Say for example that he or she doesn’t subscribe to Koch’s postulates and instead believes that all diseases are caused by ‘angin’ (literally: wind) imbalances. Clearly, washing one’s hands doesn’t do anything to remove ‘angin’ from the body. Everyone KNOWS you need to treat ‘angin’ with acupuncture, homeopathy, or traditional massage! (warning: sarcasm)

But are we seriously going to allow anyone who believes in that sort of thing to go anywhere near patients?

Of course not!

But, but…aren’t we impinging on that person’s right to become a doctor simply because his or her beliefs aren’t aligned with so-called ’modern medicine’? Damn you big pharma/Illuminati/<insert favourite bogeyman here>!

What people often forget to consider is that when you become a doctor, your rights to various things often have to make way for your responsibilities to your patient.


Here’s another example: what if a doctor refuses to attend to an emergency because it will disrupt their sleep?

I know it sounds ridiculous ( yes it is!) but let’s say the doctor has read Matthew Walker’s book ‘Why We Sleep’ and correctly surmises that lack of sleep leads to all sorts of cardiovascular, cognitive, and immunological problems. As a matter of fact, he or she would be right; lack of sleep kills!

But, again, how long are we going to let this doctor practise if they continue to prioritise their RIGHT to sleep over their RESPONSIBILITY to their patient?

Not very long, I hope.

When it comes to COVID-19 and healthcare professionals, I think it is reasonable to expect that those looking after the most vulnerable members of our society should at least be vaccinated.

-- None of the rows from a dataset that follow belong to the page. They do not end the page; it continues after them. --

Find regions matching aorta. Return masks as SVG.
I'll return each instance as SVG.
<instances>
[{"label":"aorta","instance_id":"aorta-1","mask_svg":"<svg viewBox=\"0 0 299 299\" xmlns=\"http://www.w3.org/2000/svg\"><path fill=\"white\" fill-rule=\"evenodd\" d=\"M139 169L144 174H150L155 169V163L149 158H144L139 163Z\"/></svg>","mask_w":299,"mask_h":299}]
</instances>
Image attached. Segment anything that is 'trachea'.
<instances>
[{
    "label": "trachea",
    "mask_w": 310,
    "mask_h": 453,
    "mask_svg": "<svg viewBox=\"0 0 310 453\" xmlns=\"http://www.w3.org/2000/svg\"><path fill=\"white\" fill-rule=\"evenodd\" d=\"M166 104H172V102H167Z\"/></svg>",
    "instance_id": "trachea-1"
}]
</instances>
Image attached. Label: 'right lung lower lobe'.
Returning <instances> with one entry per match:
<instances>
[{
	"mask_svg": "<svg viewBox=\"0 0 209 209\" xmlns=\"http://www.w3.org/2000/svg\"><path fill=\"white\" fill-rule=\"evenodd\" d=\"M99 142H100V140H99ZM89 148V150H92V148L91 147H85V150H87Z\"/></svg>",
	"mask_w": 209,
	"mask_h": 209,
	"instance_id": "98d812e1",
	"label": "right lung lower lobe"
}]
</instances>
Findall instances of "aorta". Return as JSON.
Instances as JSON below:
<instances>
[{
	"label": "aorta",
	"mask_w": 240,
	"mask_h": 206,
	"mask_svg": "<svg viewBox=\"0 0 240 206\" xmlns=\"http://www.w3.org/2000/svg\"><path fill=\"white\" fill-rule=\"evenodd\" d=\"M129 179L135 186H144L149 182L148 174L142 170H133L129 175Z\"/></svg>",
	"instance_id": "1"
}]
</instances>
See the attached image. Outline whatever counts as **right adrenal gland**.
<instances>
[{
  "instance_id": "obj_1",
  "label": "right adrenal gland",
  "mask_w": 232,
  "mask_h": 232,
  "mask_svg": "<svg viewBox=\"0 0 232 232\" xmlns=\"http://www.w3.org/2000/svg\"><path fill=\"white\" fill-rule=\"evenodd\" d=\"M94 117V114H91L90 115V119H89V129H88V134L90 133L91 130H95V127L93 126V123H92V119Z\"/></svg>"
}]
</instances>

Vaccines have been proven to save lives; in other words, they work. Are they completely risk-free? Of course not, nothing is, not even plain water or oxygen!

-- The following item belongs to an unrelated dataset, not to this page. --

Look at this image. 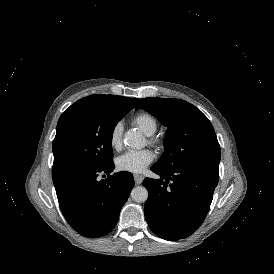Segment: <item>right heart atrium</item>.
Instances as JSON below:
<instances>
[{"label": "right heart atrium", "instance_id": "right-heart-atrium-1", "mask_svg": "<svg viewBox=\"0 0 274 274\" xmlns=\"http://www.w3.org/2000/svg\"><path fill=\"white\" fill-rule=\"evenodd\" d=\"M110 146L112 149L117 150L121 146L120 128L118 125L114 126L110 132Z\"/></svg>", "mask_w": 274, "mask_h": 274}]
</instances>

Can anyone guarantee that they will never lead to complications in the future? Of course not, but then again, can you guarantee that you will be alive in the next second? Can anyone absolutely guarantee anything, really?

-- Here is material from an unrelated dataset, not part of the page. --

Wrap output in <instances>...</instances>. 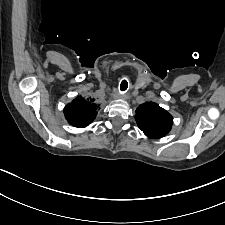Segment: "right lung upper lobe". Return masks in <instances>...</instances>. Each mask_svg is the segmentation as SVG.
<instances>
[{"label": "right lung upper lobe", "mask_w": 225, "mask_h": 225, "mask_svg": "<svg viewBox=\"0 0 225 225\" xmlns=\"http://www.w3.org/2000/svg\"><path fill=\"white\" fill-rule=\"evenodd\" d=\"M90 101L94 102V100ZM92 102H87L82 97H76L69 103L64 109L68 123L77 128H84L92 123L96 118L99 107V105Z\"/></svg>", "instance_id": "cb5924a9"}]
</instances>
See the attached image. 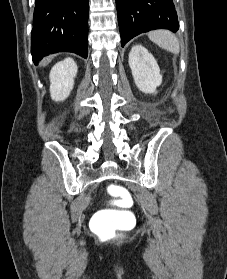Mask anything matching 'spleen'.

So here’s the bottom line: take the vaccine. Indeed, take whatever vaccine that is offered to you by the Government. They’re not all exactly alike (different mechanisms, different clinical trial results etc) but ALL the approved vaccines have been shown to be safe and effective at preventing serious illness and death in COVID-19.

Finally, let me conclude by saying this:

Being a doctor IS a noble profession. For many people, it’s a noble profession not because you get the title ‘Dr’ in front of your name, or because you get to make loads of money (I’m still saving for my Aston Martin!), but because we make certain personal sacrifices in order to help OTHER people get better. If that means we don’t get to have as much freedom to demand our rights as the next person, so be it.

That is the price we pay for being part of this fraternity.


  1. Well said. I’m frustrated that people here in the USA fail to understand the importance of getting vaccinated to protect others, but I have more patience with them because I know that not everyone has a degree in biology like I do, and they may need help understanding basic epidemiology. However, I tend to feel less understanding towards the health care providers who insist in not getting inoculated, and they are many.

    1. Imran Idris says:

      Same here. I’m even more worried about healthcare professionals who not only refuse to be vaccinated (you can have valid reasons for that), but are actively anti-vaccine themselves.